YOUR GOAL: Every line below that includes the word "Cafe" needs to be copied.

ENTRIES PROVIDED:

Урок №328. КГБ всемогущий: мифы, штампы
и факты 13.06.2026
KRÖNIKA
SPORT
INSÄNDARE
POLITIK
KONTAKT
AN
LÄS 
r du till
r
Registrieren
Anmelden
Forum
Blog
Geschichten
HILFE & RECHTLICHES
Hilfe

---

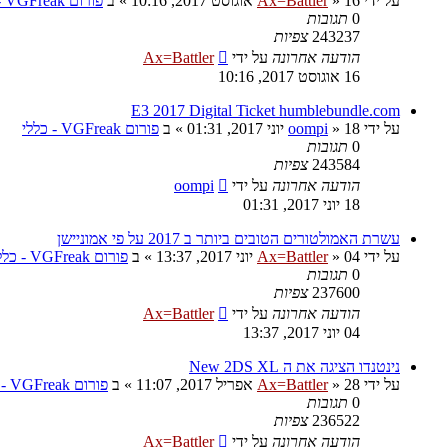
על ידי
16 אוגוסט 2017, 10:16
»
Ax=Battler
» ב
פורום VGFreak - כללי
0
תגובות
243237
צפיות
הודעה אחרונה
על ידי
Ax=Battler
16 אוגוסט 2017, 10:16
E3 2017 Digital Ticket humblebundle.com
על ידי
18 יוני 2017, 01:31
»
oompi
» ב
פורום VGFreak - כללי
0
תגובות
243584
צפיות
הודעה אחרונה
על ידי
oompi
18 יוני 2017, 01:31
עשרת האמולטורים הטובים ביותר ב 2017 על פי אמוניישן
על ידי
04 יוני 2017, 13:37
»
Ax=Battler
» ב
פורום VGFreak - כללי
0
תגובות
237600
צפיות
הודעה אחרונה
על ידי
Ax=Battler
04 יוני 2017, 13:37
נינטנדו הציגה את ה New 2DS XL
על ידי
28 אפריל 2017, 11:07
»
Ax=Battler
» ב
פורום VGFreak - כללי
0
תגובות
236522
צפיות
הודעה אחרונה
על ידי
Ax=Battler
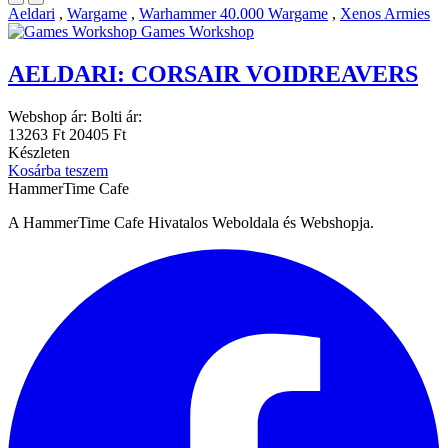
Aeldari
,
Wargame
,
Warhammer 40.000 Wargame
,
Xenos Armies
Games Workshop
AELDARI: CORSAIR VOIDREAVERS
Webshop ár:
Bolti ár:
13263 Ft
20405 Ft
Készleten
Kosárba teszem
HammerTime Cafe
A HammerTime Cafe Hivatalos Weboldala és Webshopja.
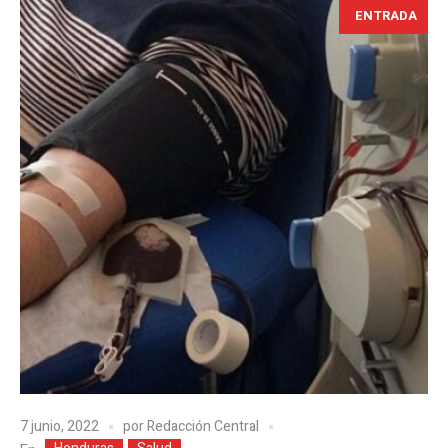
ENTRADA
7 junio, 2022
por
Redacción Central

REPLY:
HammerTime Cafe
A HammerTime Cafe Hivatalos Weboldala és Webshopja.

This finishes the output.